This message was edited by stober at 2005-8-22 8:39:52

---

WARNING. This will not work with dates prior to 1970
1. leave the current date in integer format returned by time() function. Don't convert it to struct tm or other format.
2. convert the birthdate to integer format. To do that, set struct tm object to birthdate fields and call mktime() to normalize it and convert it to integer. you need to memset the entire structure to 0s before you begin, otherwise mktime() will not work correctly. you have to set the day (1-31), month (0-11), year (current - 1900), hour and minute fields of the structure. If hour and minute are not important (which they probably aren't in your project), just use some fake value, such as 12:00 noon.
3. subtract the two integers. This will give you the difference in seconds, which now can be easily converted again to whatever format you like.

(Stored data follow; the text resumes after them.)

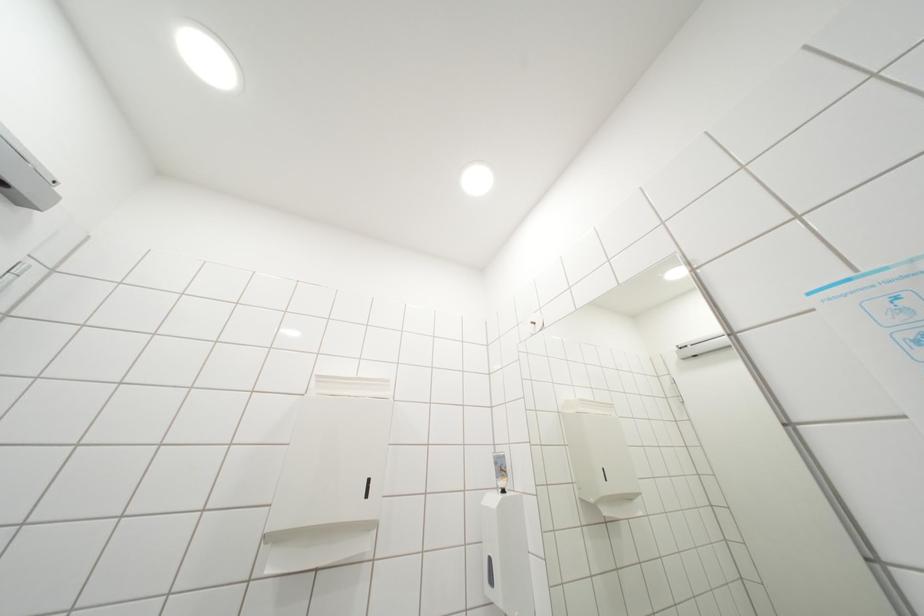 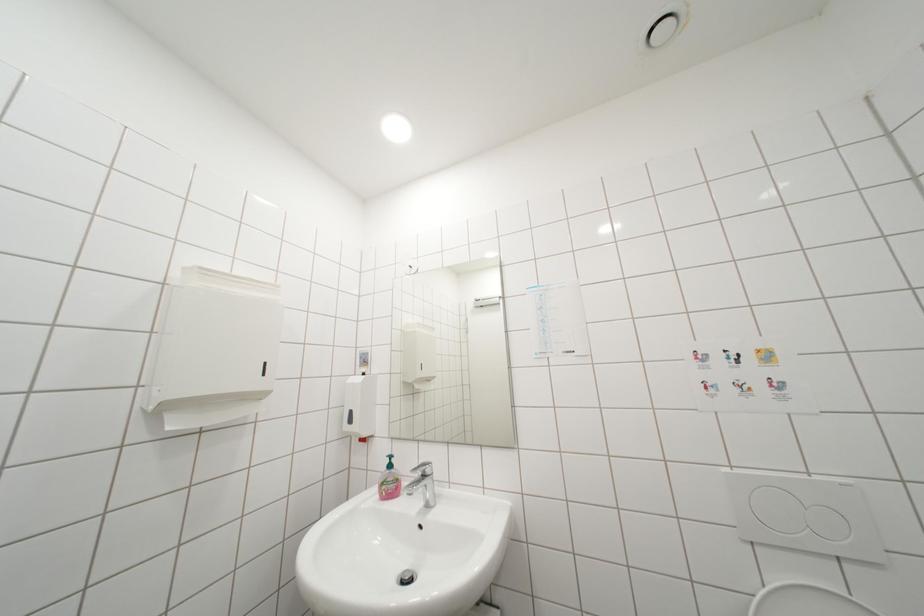 Question: How did the camera likely rotate?

Choices:
 (A) Left
 (B) Right
 (C) Up
 (D) Down

Answer: (B)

For example, if you want the number of days, then take seconds and divide by 3600 (the number of seconds in one day)

I haven't tried to code this yet, but would the following approach be feasible to take care of the 1970 issue?

1. - Enter date.
2. - Make temporary date using entered day and month combined with 1970.
3. - Compute entered year difference with 1970 times 365 + year difference divided by 4 (leap years).
4. - mktime(temporary date)
5. - time(&now) for today
6. - Calculate integer difference and divide by 86400** to get days.
7. - Sum days achieved in 3 above with days achieved in 6 above.

Would this take care of the pre-1970 issue?
Would post 1970 entered dates create a negative number in step 2 which would subtract itself when summed with the number of days from 1970 to today?

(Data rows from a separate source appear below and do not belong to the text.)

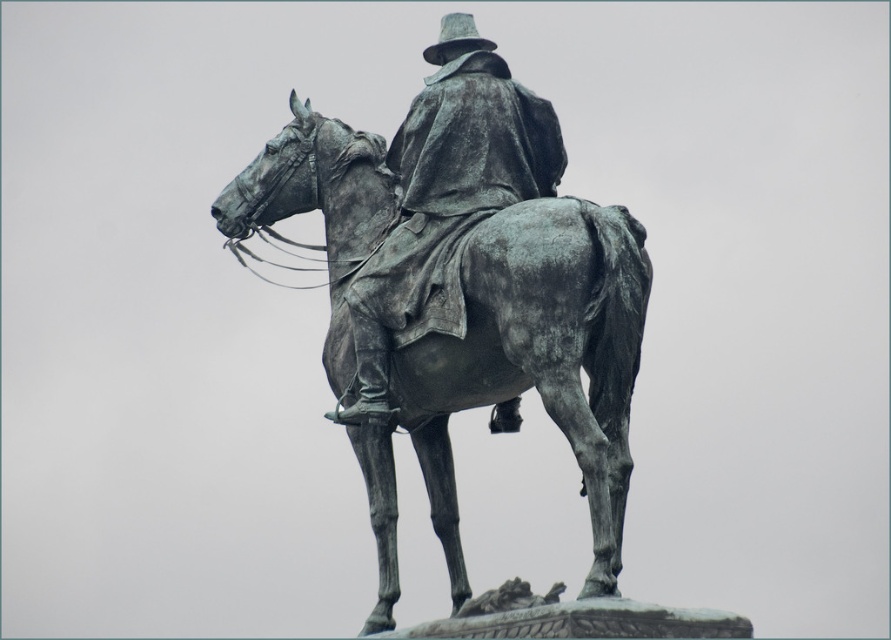 In the scene shown: You are an art conservator examining the bronze statue horse at center and the bronze statue at center. Which part of the statue is taller?

The bronze statue horse at center is much taller than the bronze statue at center.

You are standing in front of a bronze statue of a man on a horse. The statue is located at the center of the image. If you were to draw a straight line from your current position to the bronze statue horse at center, at what coordinate point would this line intersect the statue?

The line would intersect the bronze statue horse at center at the coordinate point specified in the description, which is at point (538, 356).

You are an art conservator assessing the space requirements for moving the bronze statue horse at center and the bronze statue at center. Which of the two requires more width for transportation?

The bronze statue horse at center requires more width for transportation since its width surpasses that of the bronze statue at center.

** I think there are 86400 seconds in a day rather than 3600. I think that's in an hour. 60*60*24 for a day?

Take Care,
Ed

: ** I think there are 86400 seconds in a day rather than 3600. I think that's in an hour. 60*60*24 for a day?
:

Ed -- I don't know about you but my days only have 3600 seconds (1 hour) :)

In my opinion, you'd better think about whether the year is leap year or not.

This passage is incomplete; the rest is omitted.